Woulda, Coulda, Shoulda: Counterfactually-Guided Policy Search

November 15, 2018 · Declared Dead · 🏛 International Conference on Learning Representations

"No code URL or promise found in abstract"

Evidence collected by the PWNC Scanner

Authors Lars Buesing, Theophane Weber, Yori Zwols, Sebastien Racaniere, Arthur Guez, Jean-Baptiste Lespiau, Nicolas Heess arXiv ID 1811.06272 Category cs.LG: Machine Learning Cross-listed stat.ML Citations 152 Venue International Conference on Learning Representations Last Checked 4 months ago

Abstract

Learning policies on data synthesized by models can in principle quench the thirst of reinforcement learning algorithms for large amounts of real experience, which is often costly to acquire.

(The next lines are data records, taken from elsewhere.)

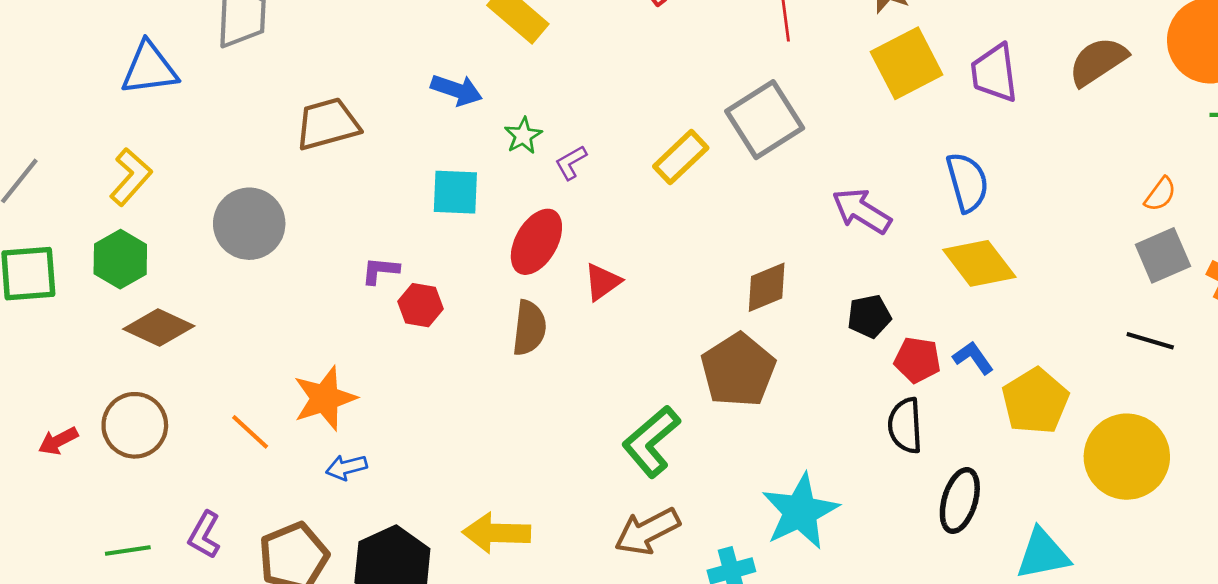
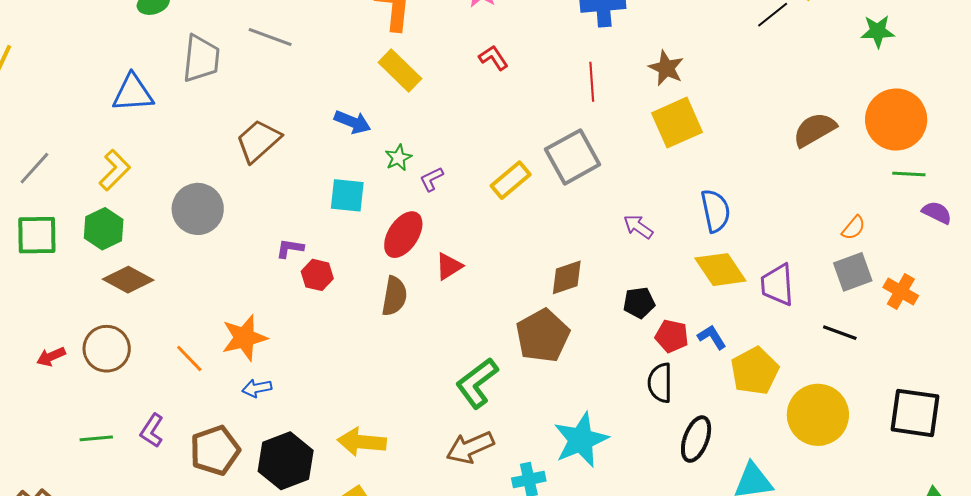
purple trapezoid: (994, 73) -> (777, 285), moved
brown trapezoid: (327, 124) -> (258, 141), turned -30
purple arrow: (862, 211) -> (638, 227), size x0.7

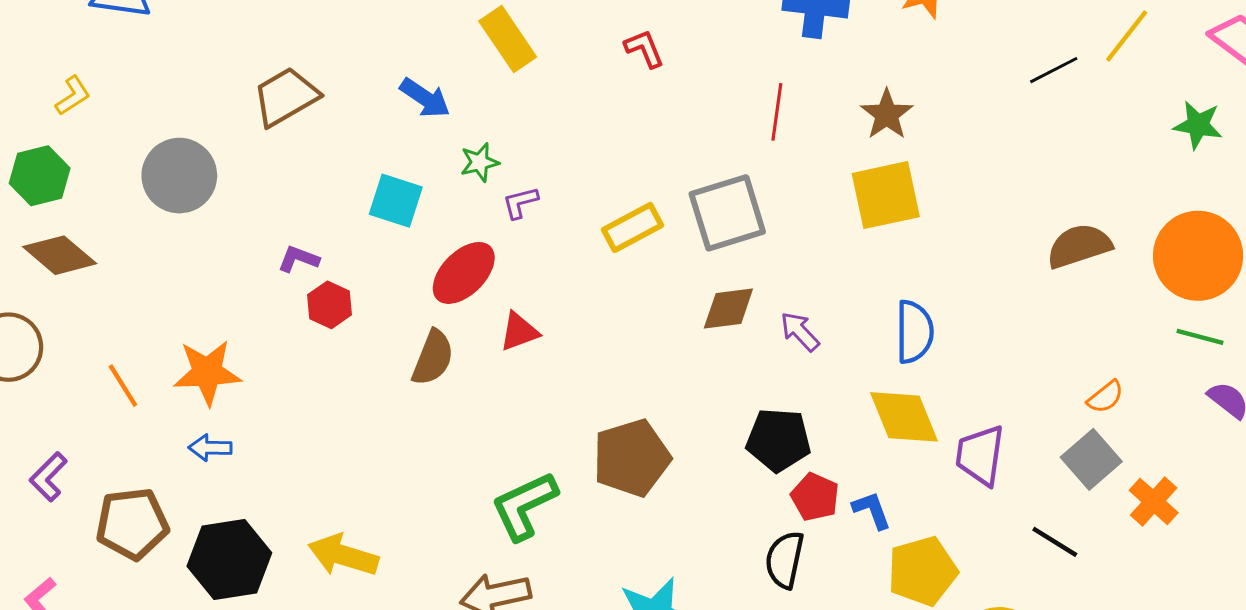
yellow L-shape: (115, 170) -> (73, 96), size x0.7
gray square: (853, 272) -> (1091, 459), turned -33
brown diamond: (567, 277) -> (728, 309), moved
black pentagon: (639, 303) -> (778, 440), size x1.4

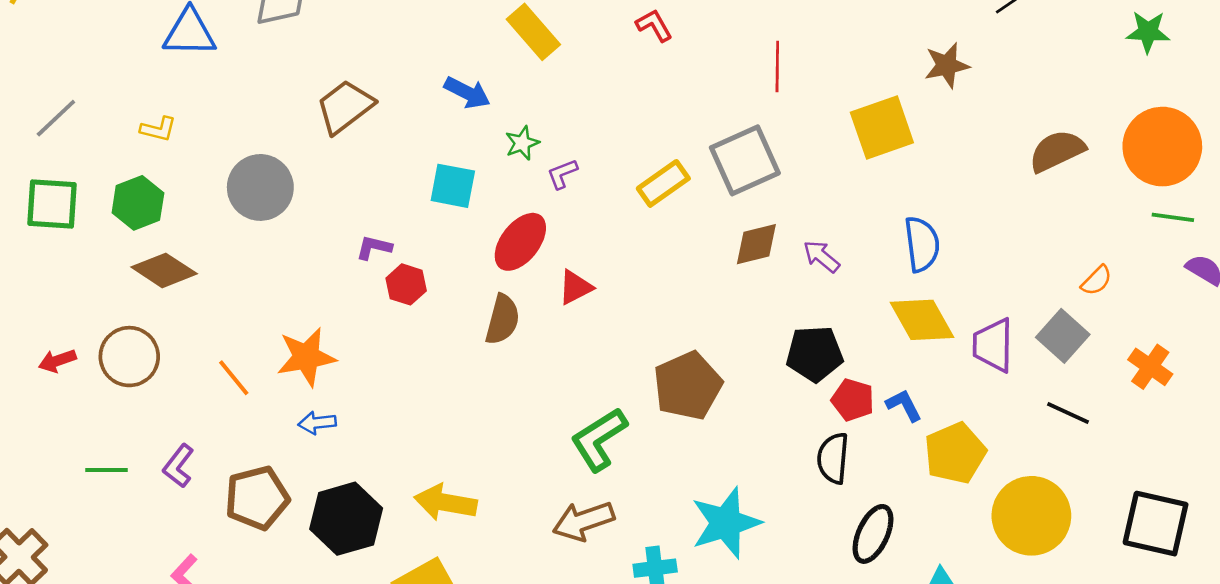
yellow L-shape: (73, 96) -> (158, 129), turned 54
brown star: (887, 114) -> (947, 65), moved, turned 30
gray square: (1091, 459) -> (1063, 336), moved

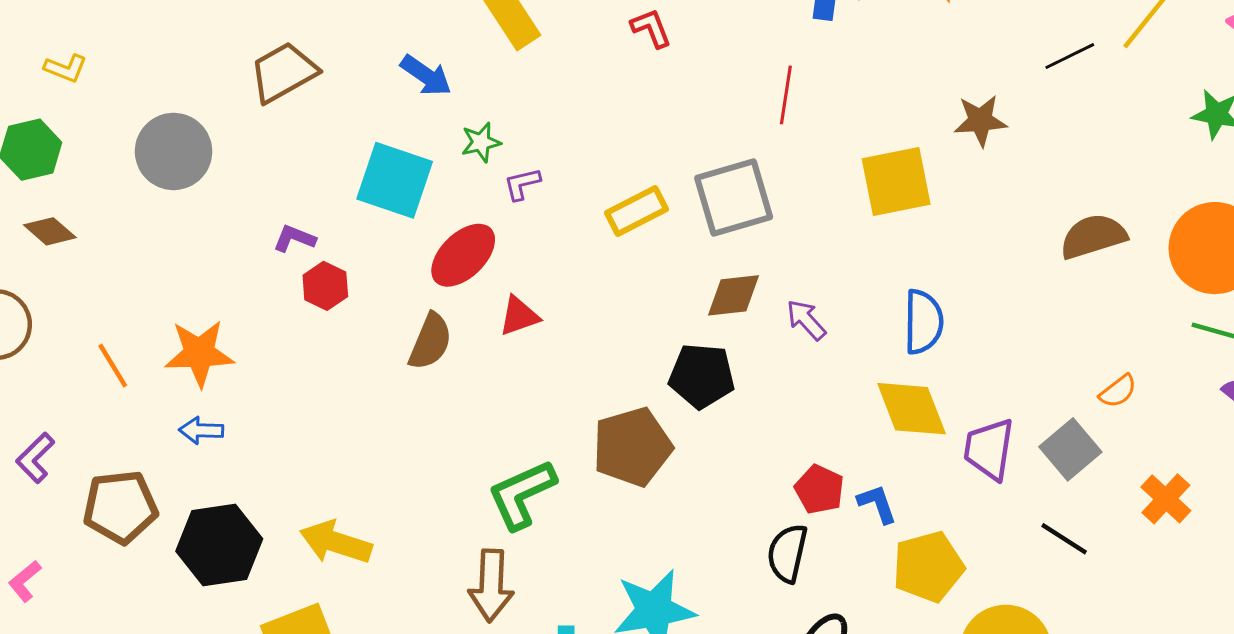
cyan square: (453, 186) -> (395, 180), size x1.4
brown diamond: (164, 270) -> (50, 231), size x0.7
black pentagon: (815, 354) -> (702, 376), moved
brown arrow: (583, 521) -> (491, 585), turned -76

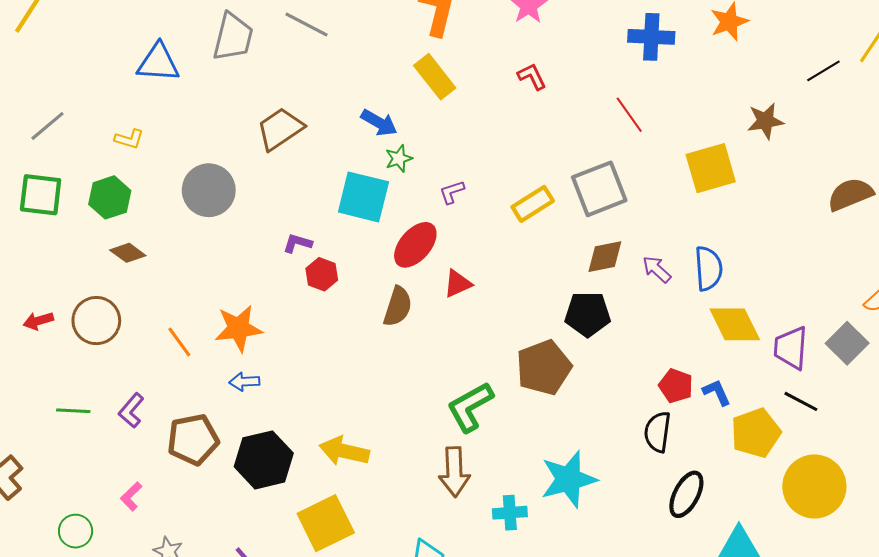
red line: (786, 95) -> (629, 115), turned -39
green star: (481, 142) -> (399, 159), moved
blue semicircle: (923, 322) -> (708, 268), moved
black line: (1064, 539) -> (801, 401), moved

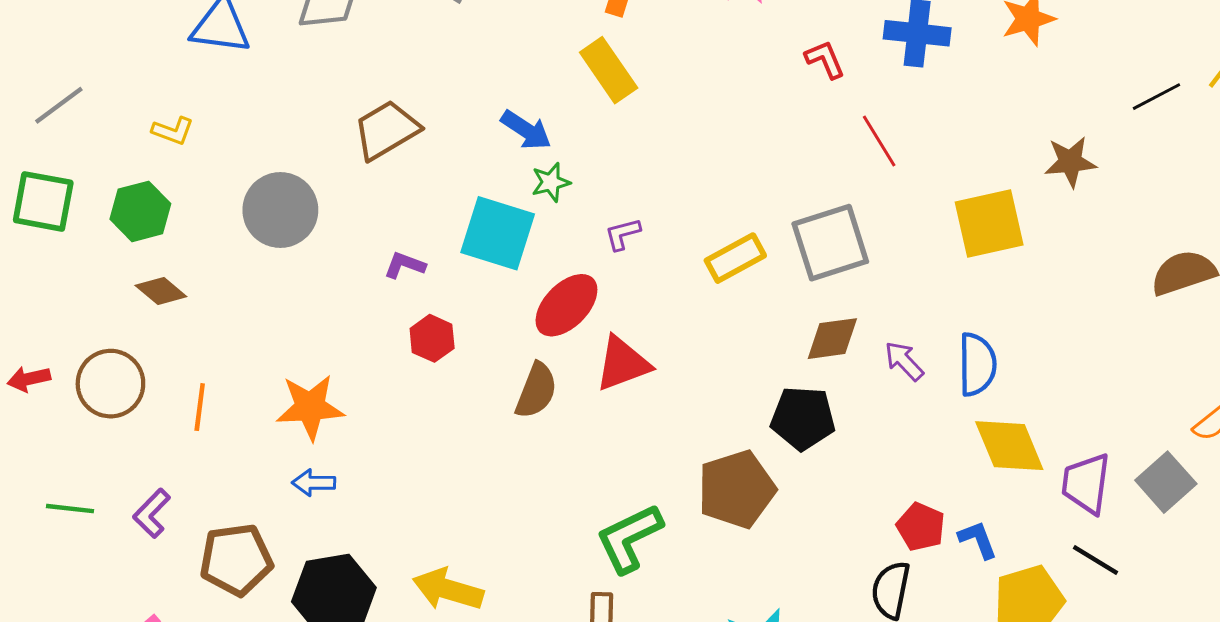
red L-shape: (532, 77) -> (825, 59), moved
purple L-shape: (297, 243) -> (405, 265), moved
red triangle: (458, 284) -> (623, 364), size x1.4
orange line: (179, 342) -> (200, 407), moved, turned 40

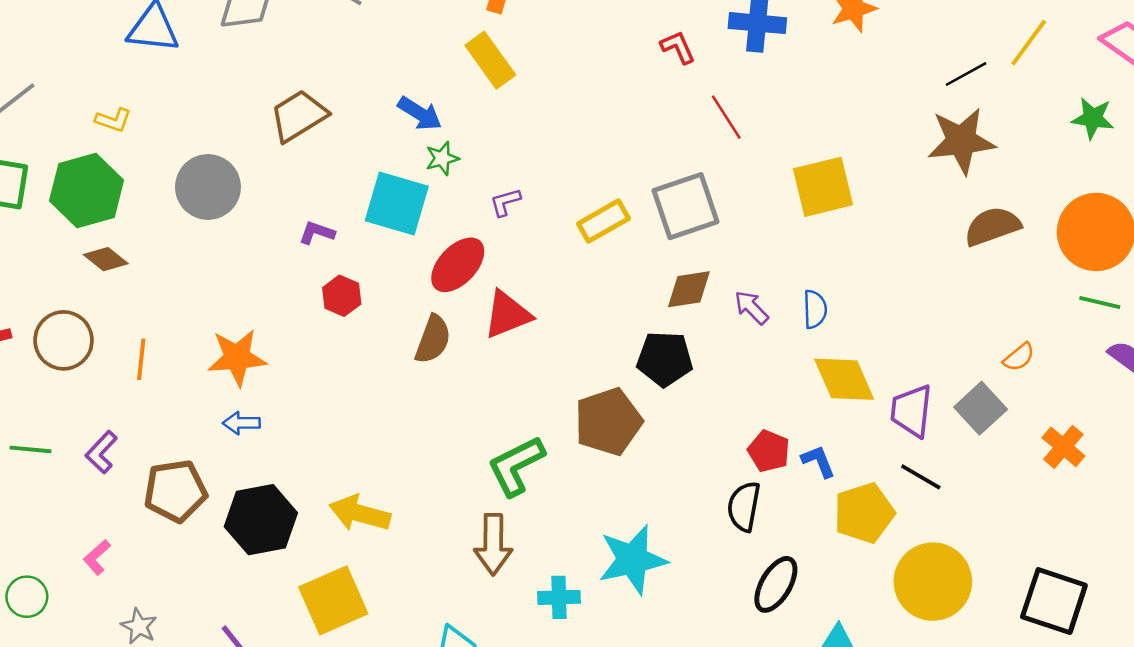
brown star: (1070, 162) -> (961, 141), moved, size x1.5
green hexagon: (140, 211) -> (87, 191), size x1.4
blue semicircle: (977, 364) -> (815, 309), size x0.7

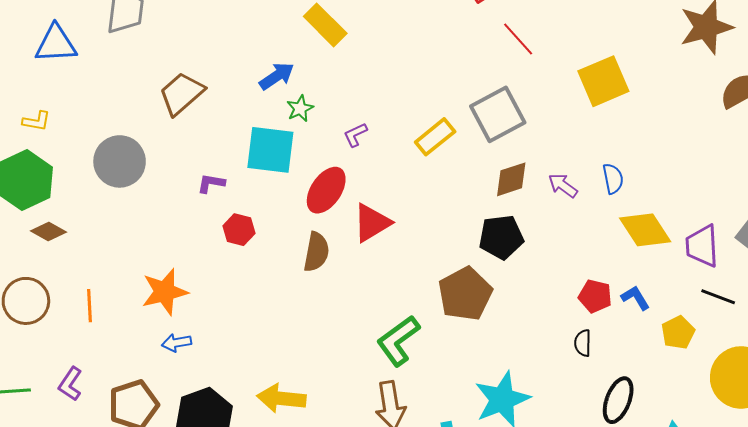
blue arrow: (420, 114) -> (277, 76), turned -57
black semicircle: (744, 506) -> (583, 343), size x0.7
yellow pentagon: (864, 513) -> (678, 332), size x0.7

However, simulating plausible experience de novo is a hard problem for many complex environments, often resulting in biases for model-based policy evaluation and search. Instead of de novo synthesis of data, here we assume logged, real experience and model alternative outcomes of this experience under counterfactual actions, actions that were not actually taken. Based on this, we propose the Counterfactually-Guided Policy Search (CF-GPS) algorithm for learning policies in POMDPs from off-policy experience. It leverages structural causal models for counterfactual evaluation of arbitrary policies on individual off-policy episodes. CF-GPS can improve on vanilla model-based RL algorithms by making use of available logged data to de-bias model predictions. In contrast to off-policy algorithms based on Importance Sampling which re-weight data, CF-GPS leverages a model to explicitly consider alternative outcomes, allowing the algorithm to make better use of experience data. We find empirically that these advantages translate into improved policy evaluation and search results on a non-trivial grid-world task. Finally, we show that CF-GPS generalizes the previously proposed Guided Policy Search and that reparameterization-based algorithms such Stochastic Value Gradient can be interpreted as counterfactual methods.